While the first young lady settled by allegedly accepting money (reportedly Le. 150,000 from Biggie’s compatriot named Keliche/KC), maybe she could be forgiven because of her level of attainment and current hardship; although her case can still be picked up by the state.

However, we don’t expect the IPAM student and lady doctor to drop such a case. Your continued silence and inaction will add to the problem faced by thousands of your sisters and daughters on a daily basis. You must see these cases through to their logical ends that the above men be made to own up to their collective actions.

The public is here called upon not to let such cases be swept under the rug. We have a duty as society to always speak and take action against gender based violence. For a very long time the focus in the fight considered the penetration or sexual aspect, while the physical assault aspect was treated with kid’s gloves in acknowledgement of our very violent way of settling disputes.

Professional men and women should know that there are moral and ethical expectations that you are supposed to uphold. No one under or above you at work is your child. It is not your job to assault anyone. Our womenfolk should feel especially safe around you because of the level of maturity and understanding your educational training is expected to add to you, even if you come from a culture where such actions are not viewed in the main as wrong and can be easily justified.

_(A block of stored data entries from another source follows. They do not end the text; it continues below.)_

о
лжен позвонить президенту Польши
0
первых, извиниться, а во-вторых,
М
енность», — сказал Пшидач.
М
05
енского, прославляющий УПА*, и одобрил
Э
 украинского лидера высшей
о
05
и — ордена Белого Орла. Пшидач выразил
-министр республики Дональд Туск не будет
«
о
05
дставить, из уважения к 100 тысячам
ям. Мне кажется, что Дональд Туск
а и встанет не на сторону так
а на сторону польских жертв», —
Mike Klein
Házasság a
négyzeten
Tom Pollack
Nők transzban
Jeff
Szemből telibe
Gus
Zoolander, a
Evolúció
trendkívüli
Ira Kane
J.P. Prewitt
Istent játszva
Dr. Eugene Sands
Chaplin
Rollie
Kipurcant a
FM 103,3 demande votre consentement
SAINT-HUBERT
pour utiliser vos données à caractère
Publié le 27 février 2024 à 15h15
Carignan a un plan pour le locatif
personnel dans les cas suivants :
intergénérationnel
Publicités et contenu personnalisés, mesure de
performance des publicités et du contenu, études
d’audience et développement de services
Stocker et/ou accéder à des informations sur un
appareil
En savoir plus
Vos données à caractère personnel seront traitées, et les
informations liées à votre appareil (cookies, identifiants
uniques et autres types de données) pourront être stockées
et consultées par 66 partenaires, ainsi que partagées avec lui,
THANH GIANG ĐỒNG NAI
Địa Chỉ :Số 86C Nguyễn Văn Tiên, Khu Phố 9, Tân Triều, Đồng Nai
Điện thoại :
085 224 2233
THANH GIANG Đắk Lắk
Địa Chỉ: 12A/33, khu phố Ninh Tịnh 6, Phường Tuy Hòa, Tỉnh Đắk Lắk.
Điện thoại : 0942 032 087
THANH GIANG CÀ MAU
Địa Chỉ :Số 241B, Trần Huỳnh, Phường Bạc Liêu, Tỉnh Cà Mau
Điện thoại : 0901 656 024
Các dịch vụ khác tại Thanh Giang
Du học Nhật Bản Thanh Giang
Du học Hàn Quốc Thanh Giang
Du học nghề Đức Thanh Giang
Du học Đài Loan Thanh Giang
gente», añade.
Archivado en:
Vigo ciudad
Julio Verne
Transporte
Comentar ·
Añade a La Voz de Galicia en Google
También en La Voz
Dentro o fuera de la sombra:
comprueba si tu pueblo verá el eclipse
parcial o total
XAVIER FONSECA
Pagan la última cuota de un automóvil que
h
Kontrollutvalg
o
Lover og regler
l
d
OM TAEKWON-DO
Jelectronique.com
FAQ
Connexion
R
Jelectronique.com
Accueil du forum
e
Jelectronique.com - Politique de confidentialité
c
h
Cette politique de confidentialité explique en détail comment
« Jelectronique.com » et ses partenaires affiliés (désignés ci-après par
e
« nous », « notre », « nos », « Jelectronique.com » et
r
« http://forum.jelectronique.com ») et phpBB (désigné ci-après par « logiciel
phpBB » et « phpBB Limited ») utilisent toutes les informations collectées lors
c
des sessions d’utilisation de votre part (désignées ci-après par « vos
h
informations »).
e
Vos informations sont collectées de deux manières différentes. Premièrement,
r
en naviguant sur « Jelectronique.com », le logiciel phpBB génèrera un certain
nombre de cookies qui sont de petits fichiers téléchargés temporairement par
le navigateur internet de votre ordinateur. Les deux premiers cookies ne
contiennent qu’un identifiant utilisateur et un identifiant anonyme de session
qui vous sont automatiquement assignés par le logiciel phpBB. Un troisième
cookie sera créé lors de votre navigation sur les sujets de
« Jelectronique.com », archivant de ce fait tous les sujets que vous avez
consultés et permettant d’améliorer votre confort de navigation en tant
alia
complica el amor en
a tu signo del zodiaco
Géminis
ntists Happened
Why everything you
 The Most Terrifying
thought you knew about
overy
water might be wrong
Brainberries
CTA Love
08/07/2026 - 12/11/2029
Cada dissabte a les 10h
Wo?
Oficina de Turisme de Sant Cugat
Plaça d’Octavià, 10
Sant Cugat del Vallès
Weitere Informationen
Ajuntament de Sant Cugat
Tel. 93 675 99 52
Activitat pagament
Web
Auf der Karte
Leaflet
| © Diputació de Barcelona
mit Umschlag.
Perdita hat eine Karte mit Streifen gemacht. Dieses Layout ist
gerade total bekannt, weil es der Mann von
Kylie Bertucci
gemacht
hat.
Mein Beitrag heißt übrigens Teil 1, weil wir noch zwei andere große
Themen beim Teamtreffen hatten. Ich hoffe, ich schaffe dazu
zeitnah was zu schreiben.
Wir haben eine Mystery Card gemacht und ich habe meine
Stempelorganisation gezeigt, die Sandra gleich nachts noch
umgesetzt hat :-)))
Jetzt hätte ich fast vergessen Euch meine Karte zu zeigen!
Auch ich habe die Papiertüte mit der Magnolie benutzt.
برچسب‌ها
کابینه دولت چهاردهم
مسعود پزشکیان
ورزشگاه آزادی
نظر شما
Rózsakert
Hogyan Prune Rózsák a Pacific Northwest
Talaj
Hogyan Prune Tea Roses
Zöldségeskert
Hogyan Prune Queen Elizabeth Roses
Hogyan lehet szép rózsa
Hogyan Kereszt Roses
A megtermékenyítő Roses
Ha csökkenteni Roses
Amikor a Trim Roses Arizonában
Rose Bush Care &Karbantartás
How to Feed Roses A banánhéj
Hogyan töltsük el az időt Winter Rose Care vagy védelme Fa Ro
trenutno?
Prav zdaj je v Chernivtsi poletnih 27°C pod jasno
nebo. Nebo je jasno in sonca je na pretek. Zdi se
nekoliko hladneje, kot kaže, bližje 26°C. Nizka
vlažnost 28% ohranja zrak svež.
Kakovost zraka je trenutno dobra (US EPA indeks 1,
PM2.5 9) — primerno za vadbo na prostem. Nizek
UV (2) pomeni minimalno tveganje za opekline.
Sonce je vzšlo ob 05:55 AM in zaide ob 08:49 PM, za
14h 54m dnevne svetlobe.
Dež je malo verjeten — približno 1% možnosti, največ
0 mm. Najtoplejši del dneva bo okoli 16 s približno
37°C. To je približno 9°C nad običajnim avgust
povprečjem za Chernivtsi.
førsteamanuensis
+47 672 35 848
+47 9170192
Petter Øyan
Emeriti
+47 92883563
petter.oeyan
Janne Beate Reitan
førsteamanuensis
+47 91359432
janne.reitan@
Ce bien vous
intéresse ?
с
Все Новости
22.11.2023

Our women are not our children. They are our equal partners in all areas of development: home, community, nation and world. There is nothing weak or weaker about women, and they are not subject to anyone save God. Even their religious or spiritual role in the home is one of an equal partner to men in the cause of God’s work. We cannot continue to so humiliate the mothers of our nation without expecting it to get worse with successive generations if it is not addressed.

Far from needing 16 days of activism to raise awareness on gender and sexual violence, we need a 365 day, all and everyday awareness campaign that actively deals with each case as it comes up.